L'amendement n° 300 rectifié quater, présenté par MM. Lemoyne et Morisset, Mme Imbert, MM. Cornu, Calvet, Chatillon, Vaspart, P. Dominati et del Picchia, Mme Micouleau, M. Revet, Mme Morhet-Richaud, M. Chasseing, Mme Bouchart, MM. Mandelli, Longuet, Pierre, Grand, Chaize, Lefèvre et Pellevat, Mme Lopez et MM. Darnaud, Genest et Gremillet, est ainsi libellé :

I. – Après l’alinéa 37

Insérer un alinéa ainsi rédigé :

« L’employeur est dédommagé du coût des heures de délégation utilisées par le salarié pour siéger au sein de la commission paritaire régionale. Ce coût vient en déduction de l’impôt sur les sociétés dû par l’entreprise.

II. – Pour compenser la perte de recettes résultant du I, compléter cet article par un paragraphe ainsi rédigé :

... – La perte de recettes résultant pour l’État du présent article est compensée, à due concurrence, par la création d’une taxe additionnelle aux droits prévus aux articles 575 et 575 A du code général des impôts.

La parole est à M. Jean-Baptiste Lemoyne.

M. Jean-Baptiste Lemoyne. Il s’agit d’un amendement d’appel. J’aimerais en effet avoir des éclaircissements sur le « dédommagement » financier accordé au chef d’entreprise pour les heures de délégation utilisées par le salarié membre d’une commission paritaire régionale interprofessionnelle.
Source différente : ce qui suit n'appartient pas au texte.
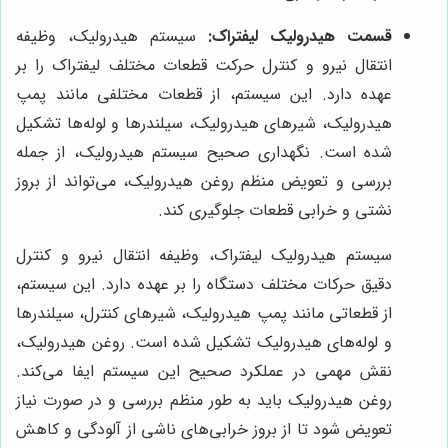
قسمت هیدرولیک لیفتراک:
سیستم هیدرولیک، وظیفه
انتقال نیرو و کنترل حرکت قطعات مختلف لیفتراک را بر
عهده دارد. این سیستم، از قطعات مختلفی مانند پمپ
هیدرولیک، شیرهای هیدرولیک، سیلندرها و لوله‌ها تشکیل
شده است. نگهداری صحیح سیستم هیدرولیک، از جمله
بررسی و تعویض منظم روغن هیدرولیک، می‌تواند از بروز
نشتی و خرابی قطعات جلوگیری کند.
سیستم هیدرولیک لیفتراک، وظیفه انتقال نیرو و کنترل
دقیق حرکات مختلف دستگاه را بر عهده دارد. این سیستم،
از قطعاتی مانند پمپ هیدرولیک، شیرهای کنترل، سیلندرها
و لوله‌های هیدرولیک تشکیل شده است. روغن هیدرولیک،
نقش مهمی در عملکرد صحیح این سیستم ایفا می‌کند.
روغن هیدرولیک باید به طور منظم بررسی و در صورت نیاز
تعویض شود تا از بروز خرابی‌های ناشی از آلودگی و کاهش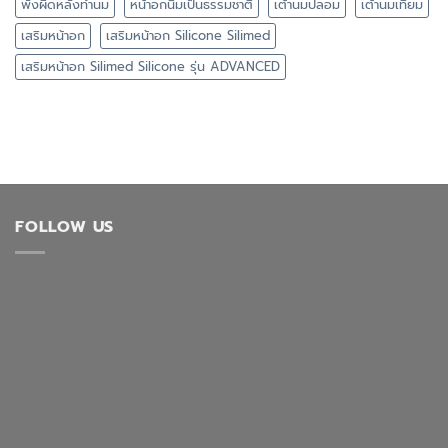
พังผืดหลังทำนม
หน้าอกนิ่มเป็นธรรมชาติ
เต้านมปลอม
เต้านมเทียม
เสริมหน้าอก
เสริมหน้าอก Silicone Silimed
เสริมหน้าอก Silimed Silicone รุ่น ADVANCED
FOLLOW US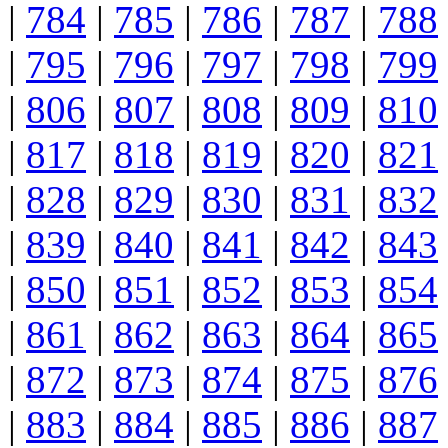
|
784
|
785
|
786
|
787
|
788
|
795
|
796
|
797
|
798
|
799
|
806
|
807
|
808
|
809
|
810
|
817
|
818
|
819
|
820
|
821
|
828
|
829
|
830
|
831
|
832
|
839
|
840
|
841
|
842
|
843
|
850
|
851
|
852
|
853
|
854
|
861
|
862
|
863
|
864
|
865
|
872
|
873
|
874
|
875
|
876
|
883
|
884
|
885
|
886
|
887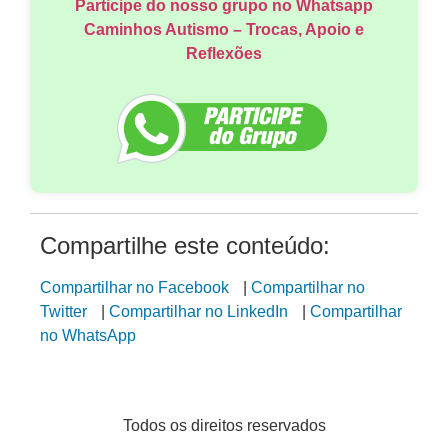
Participe do nosso grupo no Whatsapp
Caminhos Autismo – Trocas, Apoio e
Reflexões
Compartilhe este conteúdo:
Compartilhar no Facebook
|
Compartilhar no
Twitter
|
Compartilhar no LinkedIn
|
Compartilhar
no WhatsApp
Todos os direitos reservados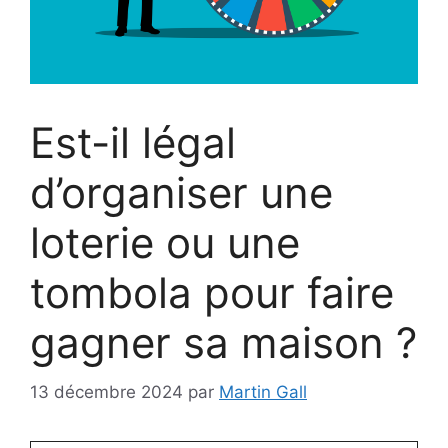
Est-il légal
d’organiser une
loterie ou une
tombola pour faire
gagner sa maison ?
13 décembre 2024
par
Martin Gall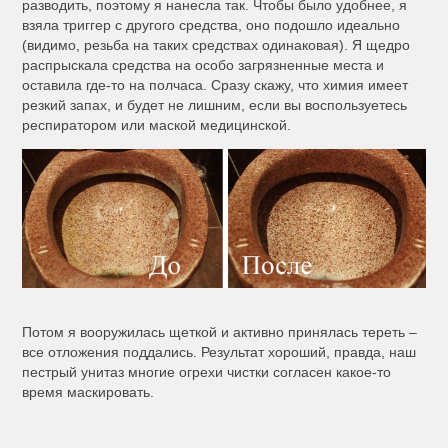
разводить, поэтому я нанесла так. Чтобы было удобнее, я
взяла триггер с другого средства, оно подошло идеально
(видимо, резьба на таких средствах одинаковая). Я щедро
распрыскала средства на особо загрязненные места и
оставила где-то на полчаса. Сразу скажу, что химия имеет
резкий запах, и будет не лишним, если вы воспользуетесь
респиратором или маской медицинской.
Потом я вооружилась щеткой и активно принялась тереть –
все отложения поддались. Результат хороший, правда, наш
пестрый унитаз многие огрехи чистки согласен какое-то
время маскировать.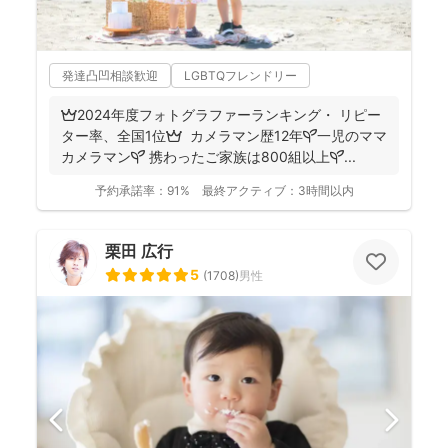
発達凸凹相談歓迎
LGBTQフレンドリー
👑2024年度フォトグラファーランキング・ リピー
ター率、全国1位👑 カメラマン歴12年🌱一児のママ
カメラマン🌱 携わったご家族は800組以上🌱...
予約承諾率：
91%
最終アクティブ：
3時間以内
栗田 広行
5
(
1708
)
男性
Aussi bien dans l’alinéa 37 de l’article 1er du projet de loi initial que dans l’alinéa 36 tel qu’il est issu des travaux de la commission des affaires sociales, il est prévu que « le temps passé par le salarié à l’exercice de sa mission, y compris le temps passé aux séances de la commission, est de plein droit considéré comme du temps de travail et payé à l’échéance normale ». Cela sous-entend qu’il revient à l’employeur de payer les heures de délégation.

Or, aux termes de l’étude d’impact, « le projet de loi prévoit que les frais occasionnés par la participation de leurs membres aux réunions et leur formation, ainsi que l’indemnisation des pertes de salaires des représentants salariés seront financés par les crédits du Fonds de financement des organisations syndicales de salariés et d’employeurs ». Et c’est aussi ce que vous sembliez dire à l’instant, monsieur le ministre.

Ainsi que vous l’avez souligné vous-même, dans les toutes petites entreprises en particulier, toutes les heures de travail comptent, et cela peut s’entendre aussi en matière de rémunération du salarié.

Puisque, comme Mme la rapporteur l’a relevé, à ce stade, rien n’est inscrit dans le texte sur ce point, j’ai déposé un amendement prévoyant que le coût des heures de délégation viendrait en déduction de l’impôt sur les sociétés dû par l’entreprise. C’est une proposition. En fait, j’aimerais surtout obtenir des précisions sur le dispositif de dédommagement prévu pour l’employeur. Je tiens à m’assurer que ce ne sera pas une charge supplémentaire pour les TPE.